Life history theory (LHT) is a widely used modeling structure for understanding human behavioral and physiological variation [6, 21, 25]. Life history theory suggests all organisms utilize a finite amount of energy towards three main areas of livelihood: growth, maintenance, and reproduction. Because resources are not unlimited, organisms must devote energy towards the three areas by determining the most optimal strategies. One of the implications of LHT is that energy devoted towards reproduction is energy that cannot be used for the other two categories, growth and maintenance. As such, it is hypothesized that individuals who invest more energy resources into reproduction may see a trade-off in maintenance of the body. Yet, previous data indicate significant variation in the health of aging individuals who have invested in multiple offspring. Some studies suggest there is a tradeoff with health later in life, a model referred to as antagonistic pleiotropy [14, 27], however, other studies suggest having more children, and breastfeeding for longer durations, may have a protective effect on certain aspects of health (e.g., reproductive cancers or stress levels; [9, 10, 15].

“Frailty” is a term often used to capture the deleterious or senescent properties of aging (for an overview of aging and frailty, see Crews [3]. While frailty does not appear to have a consensus definition in the literature reviewed (see [22]), it is often used as an overarching term to describe declines in function that can include motor, social, and cognitive factors. While the definitions appear to vary in the types of characteristics or traits included, here we use frailty to imply a sense of vulnerability, an inability to maintain bodily homeostasis, and/or a decline in health. Here we are interested in one primary area of frailty, reduced physicality, i.e., declines in strength, speed, and mobility.

Estrogens have been implicated in numerous areas of health that are often associated with the aging process. For example, elevated estrogen levels are associated with atherosclerosis [13, 20]. Men with higher than average estrogen levels have a higher risk of strokes and coronary artery disease [1, 5, 28]. Estrogens play an important role in the formation and function of bone cells, with low estrogen levels during the aging process implicated in bone density disorders such as osteoporosis and an increased risk of bone fractures in both women [12, 24] and men [16, 18].

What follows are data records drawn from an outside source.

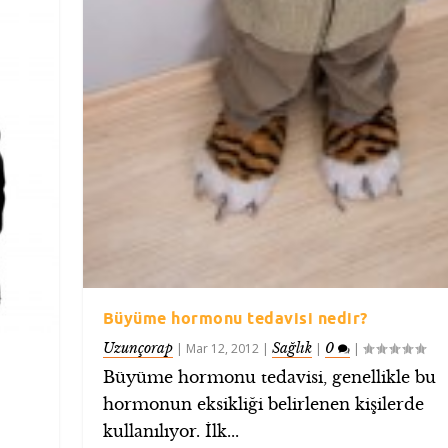
Büyüme hormonu tedavisi nedir?
Uzunçorap
Sağlık
0
|
Mar 12, 2012
|
|
|
Büyüme hormonu tedavisi, genellikle bu
hormonun eksikliği belirlenen kişilerde
kullanılıyor. İlk...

The antagonistic pleiotropy hypothesis of aging argues that a decline in health with age is a result, or byproduct, of selection for the most beneficial health during the reproductive years [14, 27]. Some arguments in favor of this model suggest that an increase in reproductive health in the early years may pose a negative effect in later life. One example which has gained recent attention is the BRCA1 gene, which provides a benefit during the early reproductive years by increasing estrogen production and increasing reproductive viability, but correlates with increased breast cancer risk in later life [23].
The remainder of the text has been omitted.